Mary Nelson a long time resident, who Jackson invited to the ground breaking, tells Fulwood -

"This was a big deal," Nelson said, recalling her glee at sitting in meetings with the developers and architects. "We had been meeting and planning this with the developers for a long time before the groundbreaking."

The men that Jackson brought to community meetings and introduced to Nelson were smooth talkers and slick salesmen.

"They showed us pictures of what they wanted to do," Nelson said. They promised to restore the long-faded luster to the community. But most of all, they pledged to bring jobs back.

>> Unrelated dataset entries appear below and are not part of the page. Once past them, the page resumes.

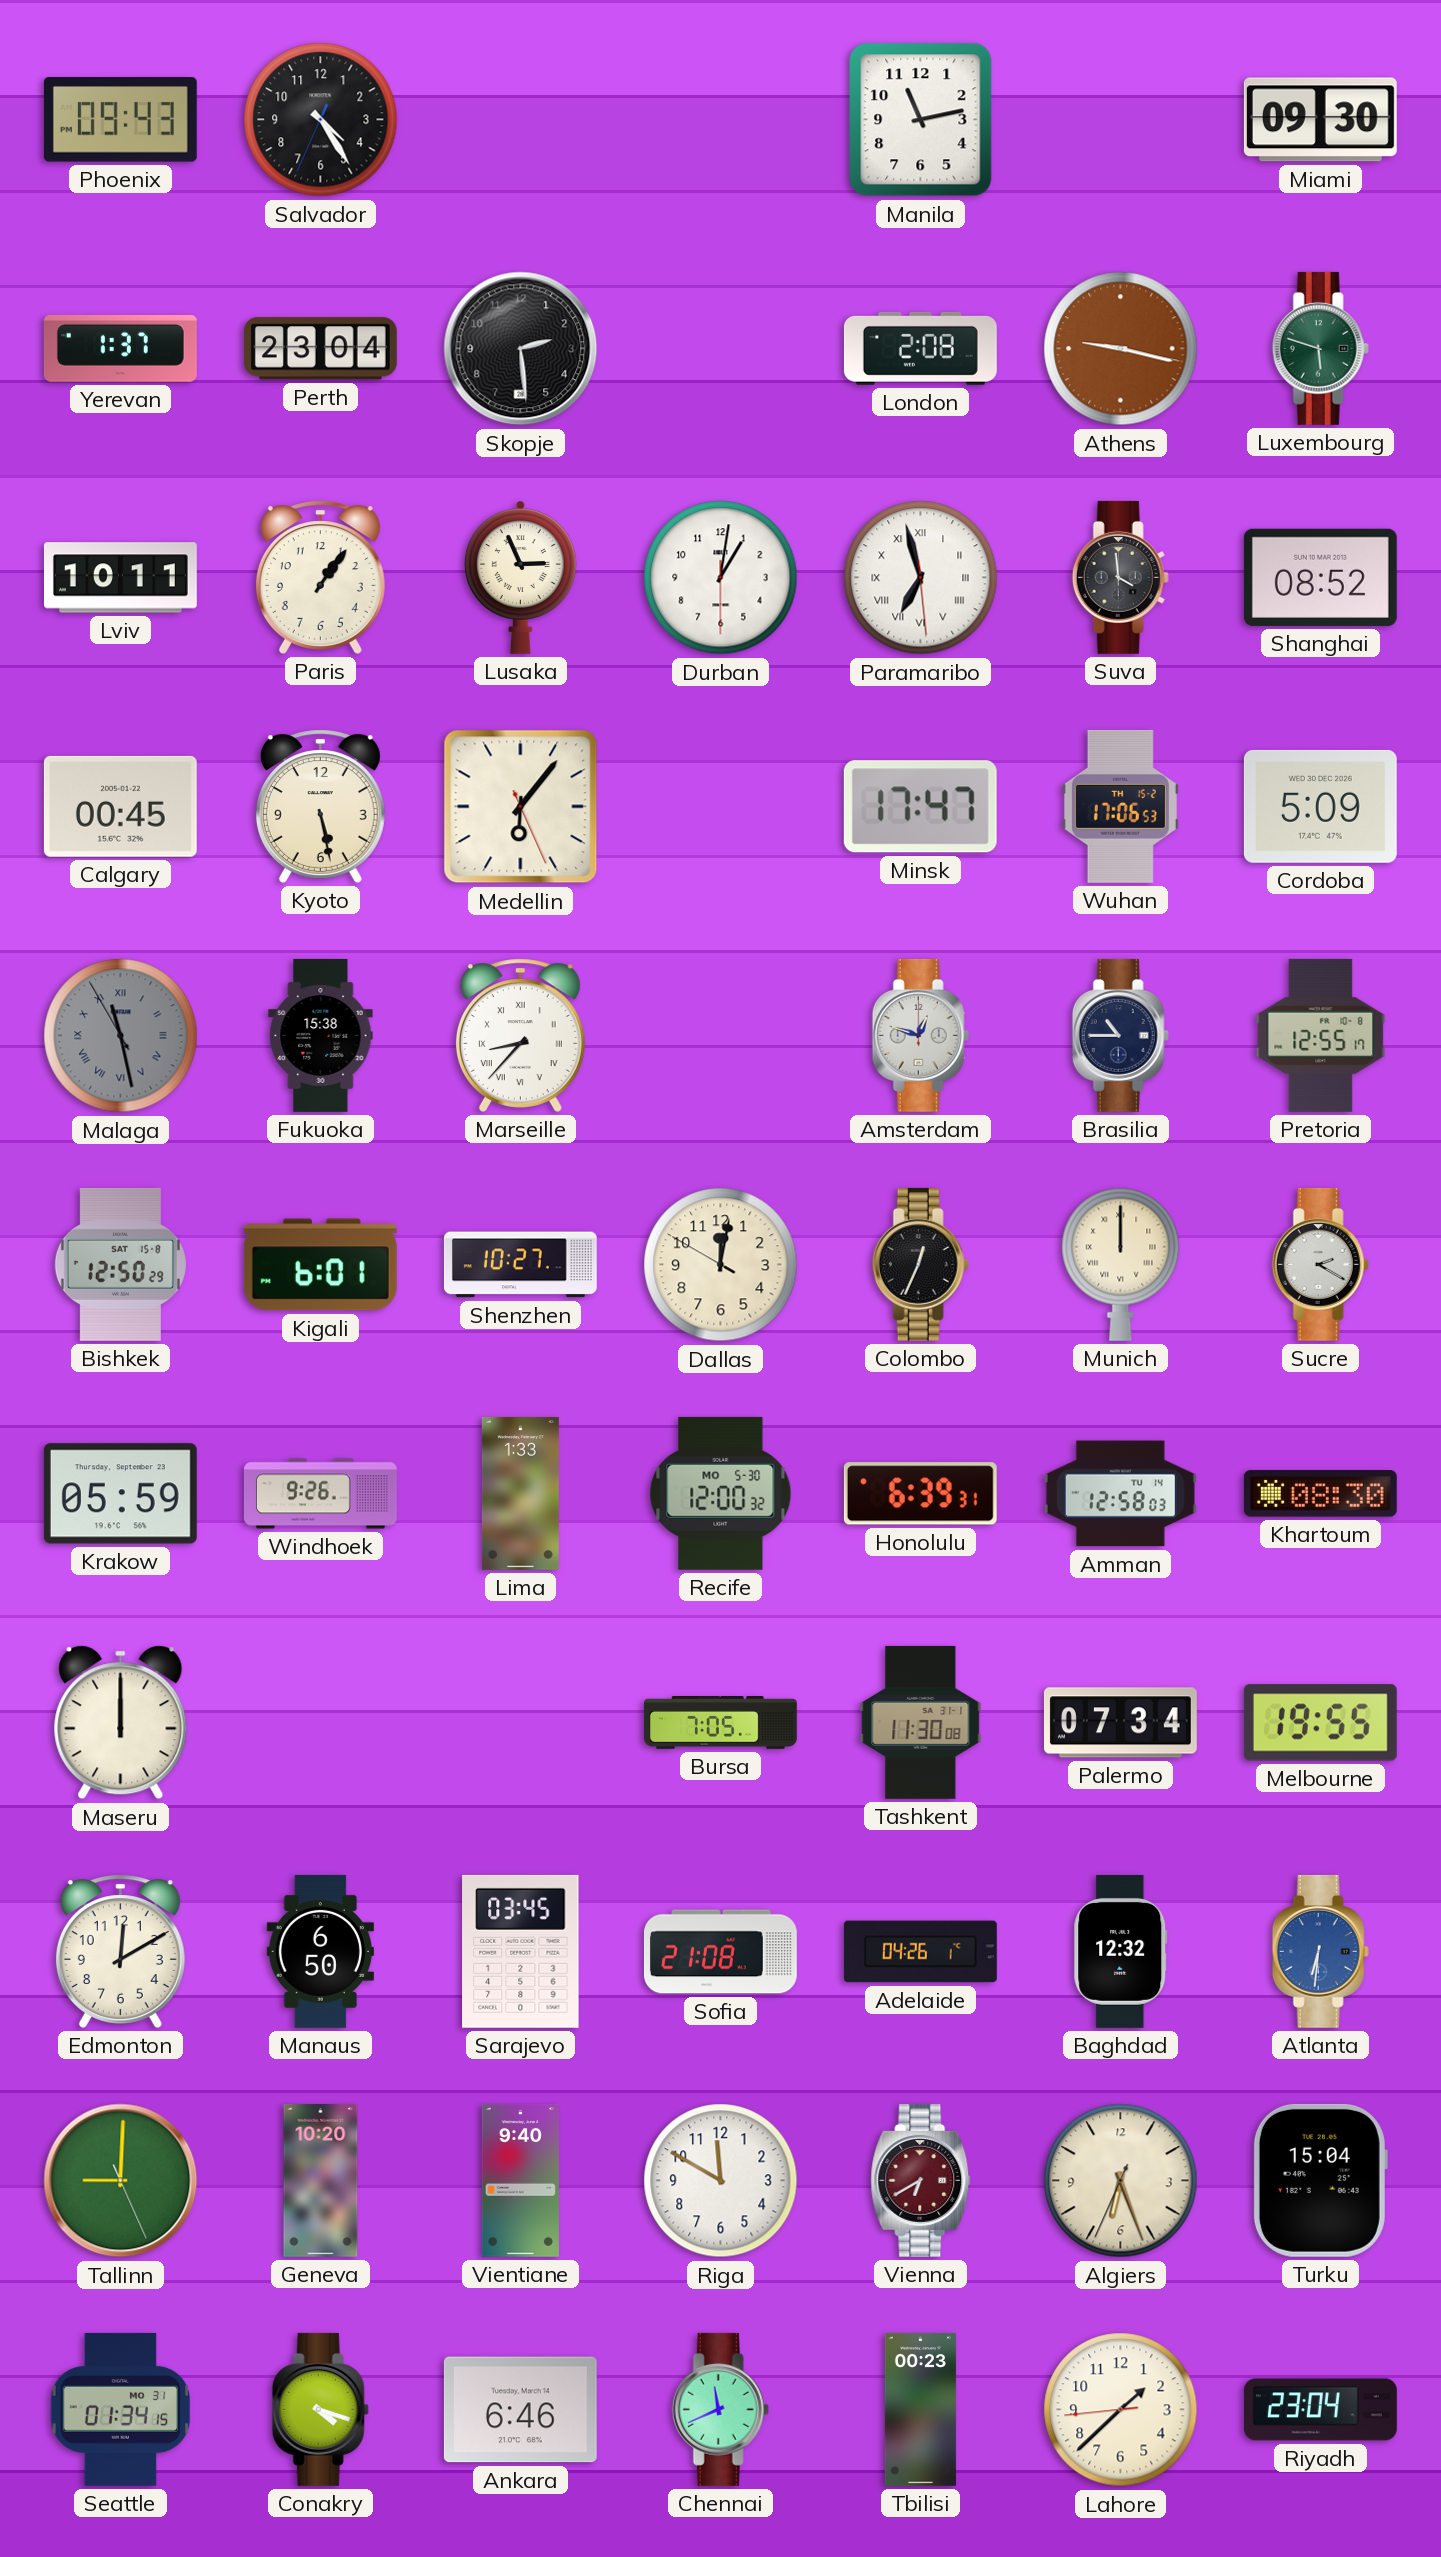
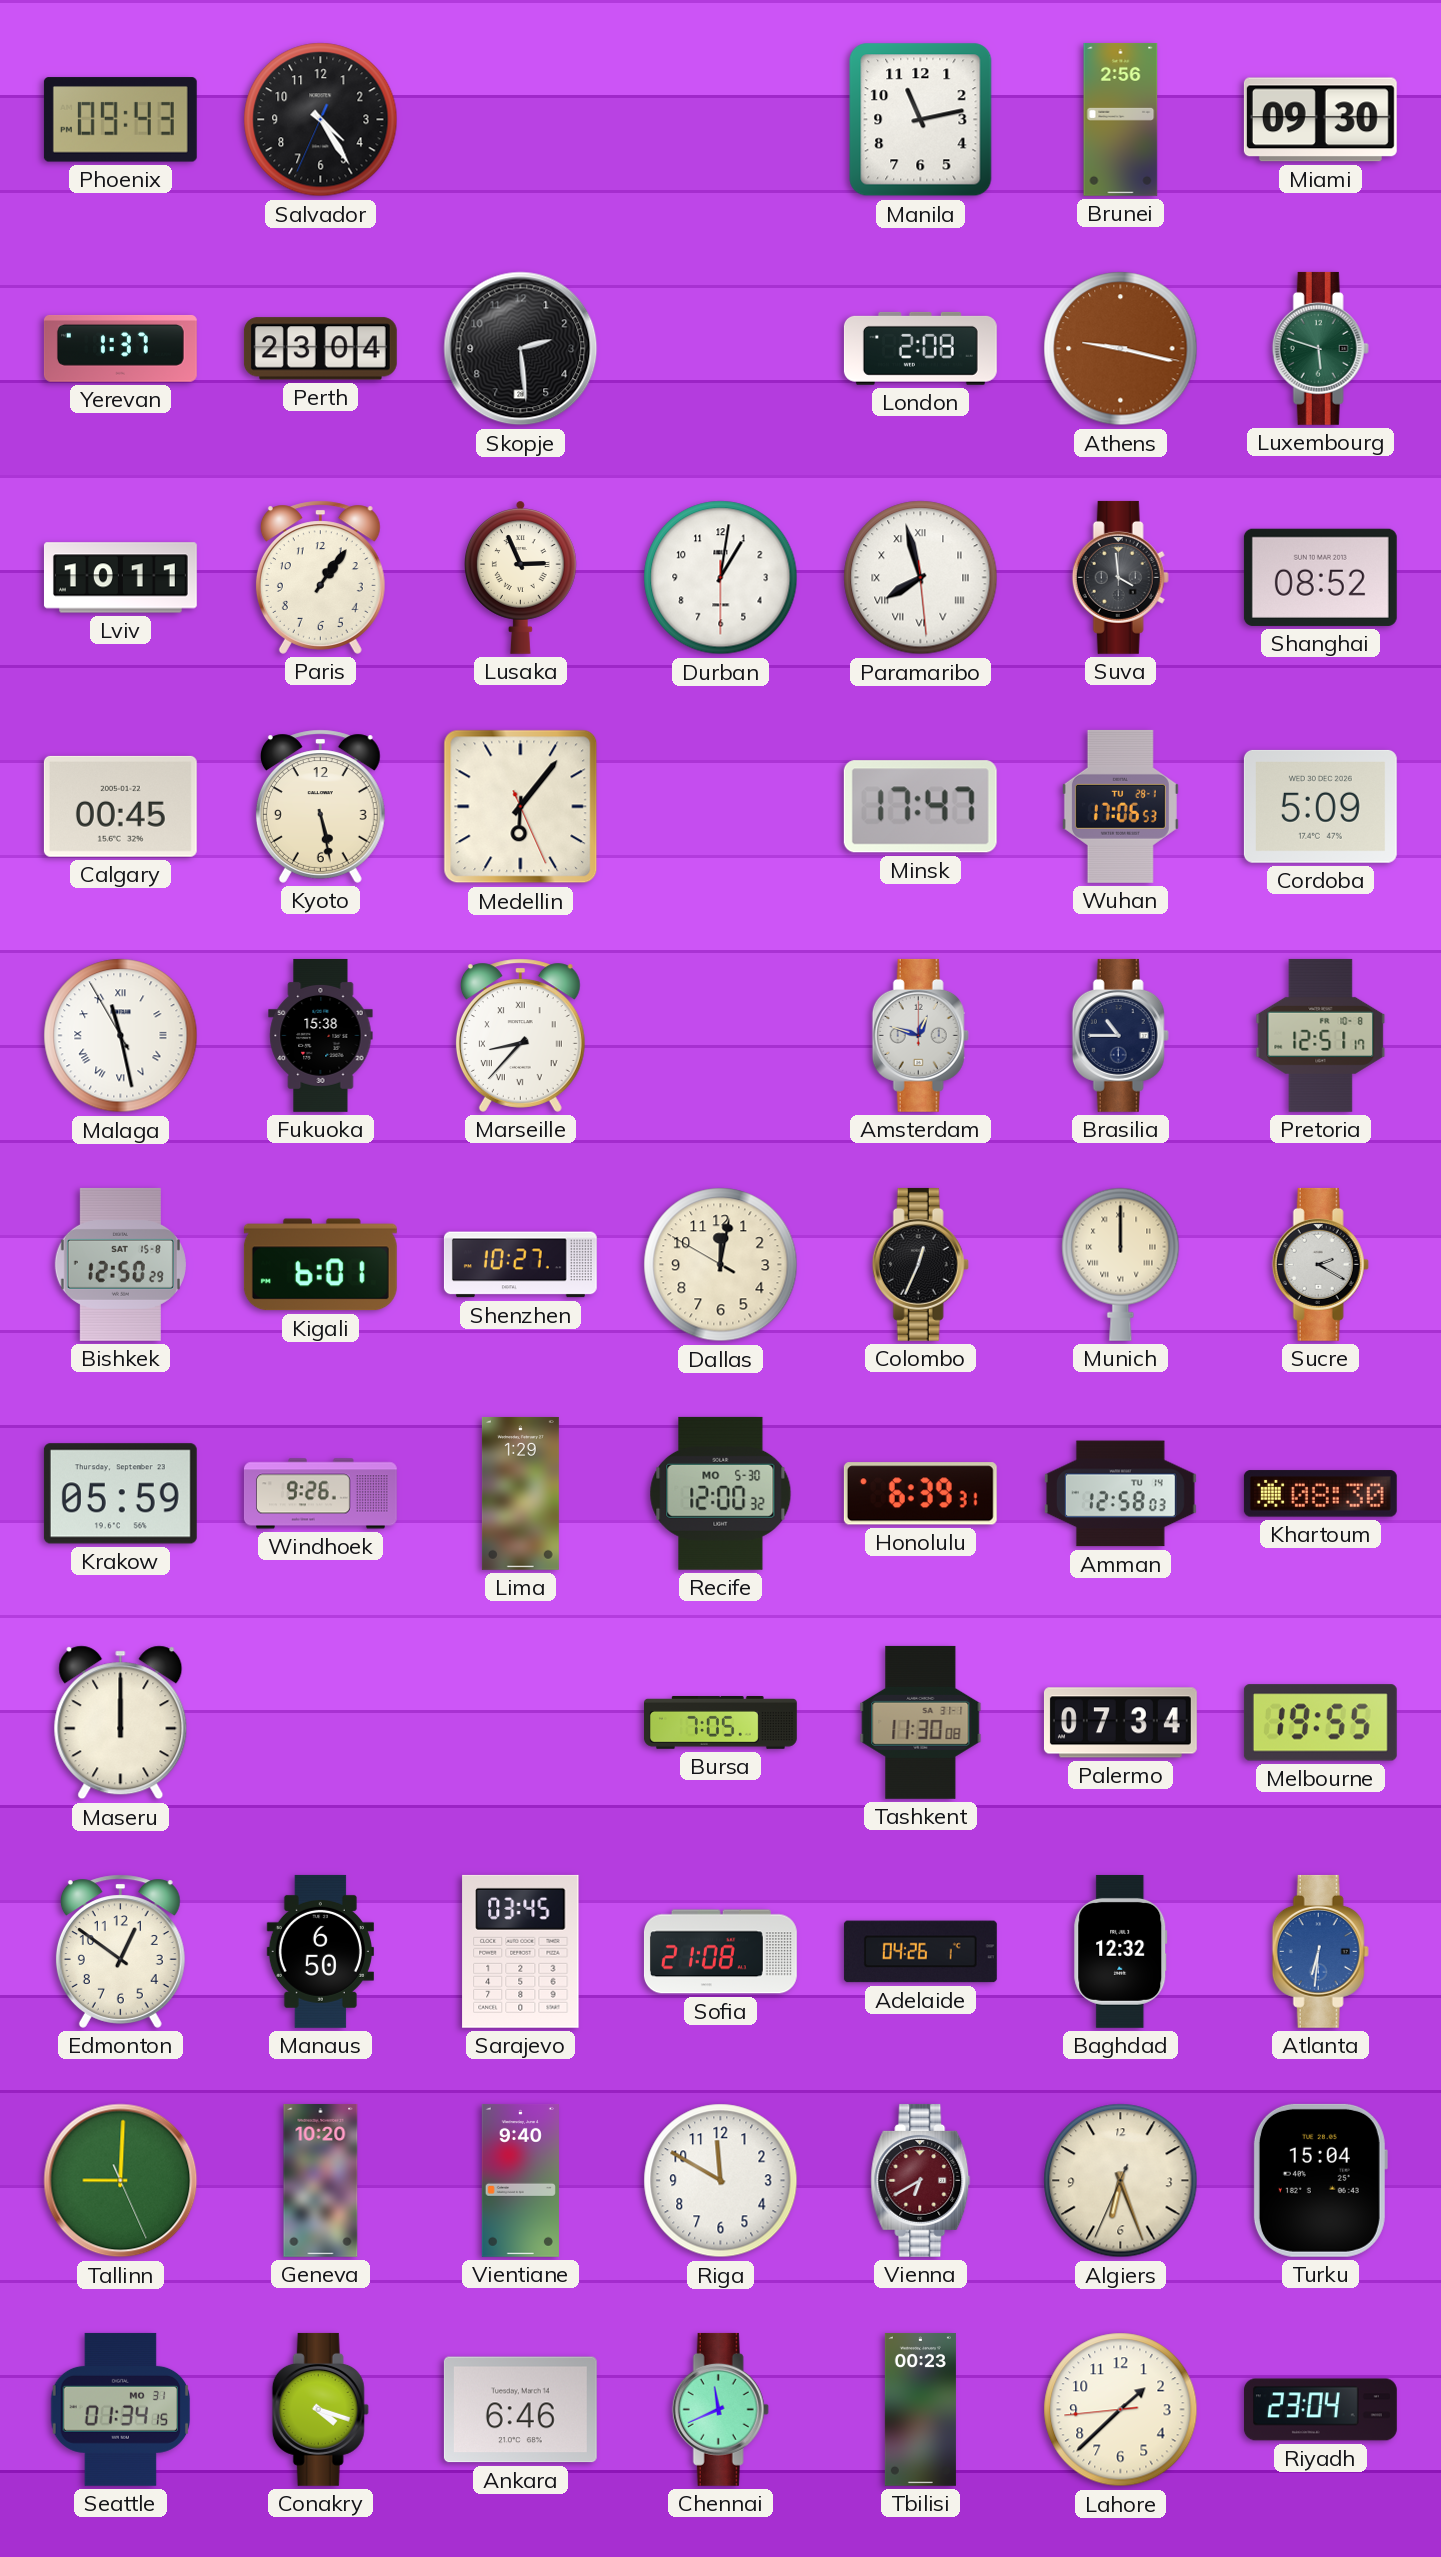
Brunei: none -> 2:56
Paramaribo: 6:57 -> 7:57
Wuhan date: TH 15-2 -> TU 28-1
Malaga dial: grey -> white
Pretoria: 12:55 -> 12:51
Lima: 1:33 -> 1:29
Edmonton: 12:10 -> 12:51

I told the developer I'd like to see Kinsman come back in my lifetime, and he promised me that the jobs he would create would do it."

With the City of Cleveland's help, Davis received $4.7 million in public money to clean up the 25 acres. Then instead of keeping his promise of creating an industrial park and creating 100 new jobs, he decided to sell the property to Cuyahoga Metropolitan Housing Authority for $4.2 million dollars.

Mayor Jackson also forgot about the sale of the developed property to CMHA, even though he was co-sponsor on the legislation approving the sale. Jackson, who was then council president, claims he was to busy campaigning for mayor at the time to remember.

The 25 acres was purchased by Davis for $350,000, who in turn after developing the property with taxpayer money, sold it to CMHA for $150,000 per acre.

Remembering we are in Cuyahoga County and ass backwards is the norm, I ask did CMHA get an appraisal of the land before they purchased it? NOPE!

Three months after the purchase, CMHA Executive Director George Phillips, had an appraisal done on the property, which he immediately dismissed as inaccurate. The appraisal showed the property to only be worth $46,000 per acre - oops!

In October of 2006, Sen. George Voinovich, wrote letters to the U.S. Environmental Protection Agency and the U.S. Department of Housing and Urban Development asking for an investigation into the possible misuse of federal dollars.

In an editorial at this time, The Plain Dealer requested, U.S. District Attorney Greg White and Cuyahoga County Prosecutor Bill Mason, to also look into the possibility of criminal wrongdoing.

So far - Nothing!

All Mary Nelson got was broken promises and no answers. She hasn't asked the mayor why he betrayed her trust, because she feels he's to busy doing mayor stuff.

Let's see how long this takes. Any bets?